Ces deux femmes ont accepté de se jeter dans l’arène médiatique car elles vivent leur époque qui permet l’exposition d’intimités. Elles ont relevé le défi de briser l’omerta qui règne sur les sévices commises et sur l’enfant et sur la femme, ce que leurs mères ou leurs grand-mères n’ont pas pu ni osé faire.
On peut, dès lors, ne pas être d’accord avec ce que d’aucuns appellent déballage. Ce n’est pas une raison suffisante au déferlement haineux envers l’une des protagonistes de l’émission sinon l’émission elle-même.
La suite de l’altercation entre Christine Angot et Sandrine Rousseau est plutôt encourageante.
En effet, la seconde a révélé, dans le cadre de l’émission Quotidien, que la première, après l’émission, était venue la trouver dans sa loge et qu’ainsi, toutes les deux avaient pu se parler et se quitter en s’embrassant.
Voici donc qui devrait mettre un terme à cette altercation, ce d’autant que l’écrivain restera à son poste de chroniqueuse d’ONPC.
L’actualité de ce dimanche 1er octobre, à l’aube duquel a été diffusée l’émission qui a vu ces deux femmes aux prises l’une avec l’autre, en aura vu deux autres attaquées à l’arme blanche sous les yeux d’autant de témoins qui se trouvaient sur les lieux du crime.
Fait divers ou pas, elles ont péri.
Prétendre que le geste d’un petit délinquant a été bien trop médiatisé, c’est accepter que la violence s’exerce sur la place publique sans mot dire.
Aussi, rien de ces deux événements ne relève-t-il du buzz médiatique. Car si le premier a pu susciter débats et réflexions, le second, pour sa part, ne présage rien qui vaille.
Des experts, les médias en convient souvent pour commenter l’actualité.
On l’a vu, on le verra sans doute encore avec la Russie, en général, ils livrent à peu près tous la même analyse, ce qui fait sans doute d’eux, de véritables connaisseurs de ce pays.
Les autres, autant les ignorer, ils sont dans la propagande sinon payés pour renvoyer l’écho du Kremlin.

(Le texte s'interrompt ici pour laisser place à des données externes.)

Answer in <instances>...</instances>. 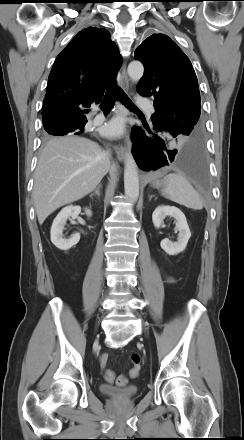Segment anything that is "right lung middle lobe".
Listing matches in <instances>:
<instances>
[{"mask_svg":"<svg viewBox=\"0 0 244 440\" xmlns=\"http://www.w3.org/2000/svg\"><path fill=\"white\" fill-rule=\"evenodd\" d=\"M44 129H45V136L46 137H48V136H63V135H66V134H68L69 132H67V129H66V124H61V125H57V124H55V125H51V126H49V127H45L44 126Z\"/></svg>","mask_w":244,"mask_h":440,"instance_id":"obj_1","label":"right lung middle lobe"}]
</instances>
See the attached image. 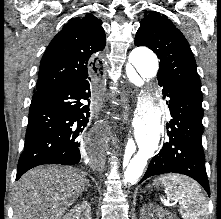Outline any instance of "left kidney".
<instances>
[{"label":"left kidney","mask_w":221,"mask_h":219,"mask_svg":"<svg viewBox=\"0 0 221 219\" xmlns=\"http://www.w3.org/2000/svg\"><path fill=\"white\" fill-rule=\"evenodd\" d=\"M140 216V219H175L171 212L152 204L143 206Z\"/></svg>","instance_id":"1"}]
</instances>
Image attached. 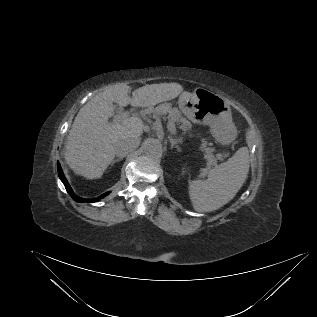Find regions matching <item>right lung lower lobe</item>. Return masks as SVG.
Masks as SVG:
<instances>
[{"label":"right lung lower lobe","mask_w":317,"mask_h":317,"mask_svg":"<svg viewBox=\"0 0 317 317\" xmlns=\"http://www.w3.org/2000/svg\"><path fill=\"white\" fill-rule=\"evenodd\" d=\"M57 169H58V173H59V178L61 179V181L63 182L67 192L70 194V196L76 201V202H97L100 198H103L105 197L106 195L109 194V192L101 195L99 198L97 199H83V198H80L79 196L75 195L72 188L70 187L68 181L66 180L65 176H64V173L62 171V168L59 164V162L57 163Z\"/></svg>","instance_id":"98d812e1"}]
</instances>
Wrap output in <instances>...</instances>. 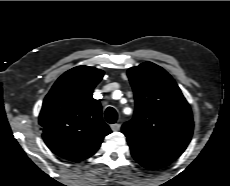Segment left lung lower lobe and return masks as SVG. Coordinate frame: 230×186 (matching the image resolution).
Instances as JSON below:
<instances>
[{"mask_svg": "<svg viewBox=\"0 0 230 186\" xmlns=\"http://www.w3.org/2000/svg\"><path fill=\"white\" fill-rule=\"evenodd\" d=\"M132 156L139 164H141L142 166L146 168H150V169L164 167L170 163L166 161L153 160V159L141 157L136 154H132Z\"/></svg>", "mask_w": 230, "mask_h": 186, "instance_id": "0a47b994", "label": "left lung lower lobe"}]
</instances>
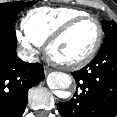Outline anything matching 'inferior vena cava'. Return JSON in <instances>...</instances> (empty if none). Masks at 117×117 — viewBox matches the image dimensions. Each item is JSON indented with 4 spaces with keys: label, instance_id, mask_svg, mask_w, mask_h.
Returning <instances> with one entry per match:
<instances>
[{
    "label": "inferior vena cava",
    "instance_id": "602c4592",
    "mask_svg": "<svg viewBox=\"0 0 117 117\" xmlns=\"http://www.w3.org/2000/svg\"><path fill=\"white\" fill-rule=\"evenodd\" d=\"M18 57L24 61L28 62H36L38 60L37 57H35L32 53L28 52L25 49L18 51Z\"/></svg>",
    "mask_w": 117,
    "mask_h": 117
}]
</instances>
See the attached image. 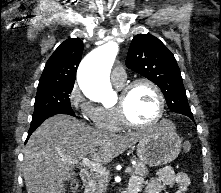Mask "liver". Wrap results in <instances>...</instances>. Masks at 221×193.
Masks as SVG:
<instances>
[{
    "mask_svg": "<svg viewBox=\"0 0 221 193\" xmlns=\"http://www.w3.org/2000/svg\"><path fill=\"white\" fill-rule=\"evenodd\" d=\"M175 129L172 122L167 121ZM151 130L114 134L95 130L69 115L45 120L24 149L23 176L27 193H65L64 182L75 164L86 156L106 164L139 142Z\"/></svg>",
    "mask_w": 221,
    "mask_h": 193,
    "instance_id": "liver-1",
    "label": "liver"
}]
</instances>
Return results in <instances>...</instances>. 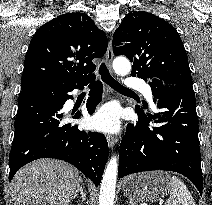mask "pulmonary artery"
Segmentation results:
<instances>
[{"label":"pulmonary artery","mask_w":212,"mask_h":205,"mask_svg":"<svg viewBox=\"0 0 212 205\" xmlns=\"http://www.w3.org/2000/svg\"><path fill=\"white\" fill-rule=\"evenodd\" d=\"M126 86L128 89L131 90L132 89L139 90L149 101H152L153 94L151 87L143 80L129 78L126 82Z\"/></svg>","instance_id":"obj_1"}]
</instances>
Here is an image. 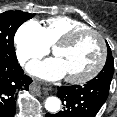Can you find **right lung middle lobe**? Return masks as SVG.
Listing matches in <instances>:
<instances>
[{
    "instance_id": "right-lung-middle-lobe-1",
    "label": "right lung middle lobe",
    "mask_w": 117,
    "mask_h": 117,
    "mask_svg": "<svg viewBox=\"0 0 117 117\" xmlns=\"http://www.w3.org/2000/svg\"><path fill=\"white\" fill-rule=\"evenodd\" d=\"M22 11H6L0 14V62H17L14 50V35L19 26L34 17Z\"/></svg>"
}]
</instances>
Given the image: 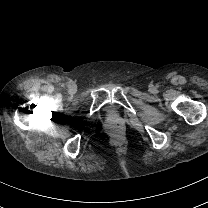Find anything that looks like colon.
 <instances>
[{"instance_id":"5ec220e1","label":"colon","mask_w":208,"mask_h":208,"mask_svg":"<svg viewBox=\"0 0 208 208\" xmlns=\"http://www.w3.org/2000/svg\"><path fill=\"white\" fill-rule=\"evenodd\" d=\"M114 137H115V138H118V137H119V134H118V133H115V134H114Z\"/></svg>"}]
</instances>
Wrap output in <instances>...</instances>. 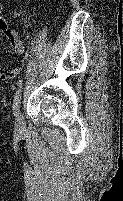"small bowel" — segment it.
Segmentation results:
<instances>
[{"label":"small bowel","instance_id":"1","mask_svg":"<svg viewBox=\"0 0 123 201\" xmlns=\"http://www.w3.org/2000/svg\"><path fill=\"white\" fill-rule=\"evenodd\" d=\"M1 11H2V7L0 5V14H1ZM0 30L9 38L15 53L19 57V62L20 63L23 62L25 60L27 54H26L24 45H23L21 39L19 38L16 30L11 28L7 22H5L1 19H0ZM19 71H20V68L17 66L15 68H13L11 71H9L5 74H2V77L7 78V79L14 77L19 73Z\"/></svg>","mask_w":123,"mask_h":201}]
</instances>
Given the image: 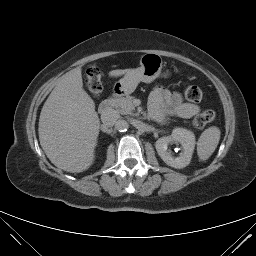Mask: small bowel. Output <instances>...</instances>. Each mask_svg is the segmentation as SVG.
Instances as JSON below:
<instances>
[{
    "mask_svg": "<svg viewBox=\"0 0 256 256\" xmlns=\"http://www.w3.org/2000/svg\"><path fill=\"white\" fill-rule=\"evenodd\" d=\"M199 112L198 105L185 102L178 92L157 86L150 94L149 113L158 123H165L170 117L191 118Z\"/></svg>",
    "mask_w": 256,
    "mask_h": 256,
    "instance_id": "1",
    "label": "small bowel"
}]
</instances>
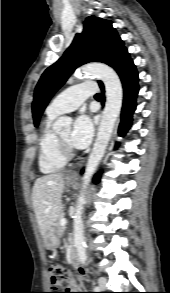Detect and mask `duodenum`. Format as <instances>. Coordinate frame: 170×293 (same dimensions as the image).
Segmentation results:
<instances>
[{
  "instance_id": "duodenum-1",
  "label": "duodenum",
  "mask_w": 170,
  "mask_h": 293,
  "mask_svg": "<svg viewBox=\"0 0 170 293\" xmlns=\"http://www.w3.org/2000/svg\"><path fill=\"white\" fill-rule=\"evenodd\" d=\"M71 262L76 269H81L75 252L71 253Z\"/></svg>"
}]
</instances>
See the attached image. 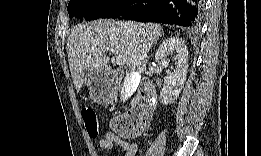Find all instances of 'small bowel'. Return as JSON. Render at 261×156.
Returning <instances> with one entry per match:
<instances>
[{
	"label": "small bowel",
	"mask_w": 261,
	"mask_h": 156,
	"mask_svg": "<svg viewBox=\"0 0 261 156\" xmlns=\"http://www.w3.org/2000/svg\"><path fill=\"white\" fill-rule=\"evenodd\" d=\"M99 147L104 150L119 149L126 156H134L137 151L136 143H127L111 132L106 133L105 137L99 140Z\"/></svg>",
	"instance_id": "c3829d8e"
}]
</instances>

Mais que penser de cet expert bien connu des rédactions, qui livre, ici, sa version de l’attaque de la Gare Saint-Charles à Marseille? Le voici qui, en effet, ne voit dans l’attaque de deux femmes, qu’un fait divers.
De la décapitation de cet homme, en Isère, de la décapitation du Père Hamel, rien à dire sans doute non plus sinon que, ma foi, ces choses-là arrivent…
Que ne ferait-on sans autant de spécialistes qui, tel Mathieu Guidère, viennent nous rassurer et nous recommander de ne pas craindre une lame de couteau!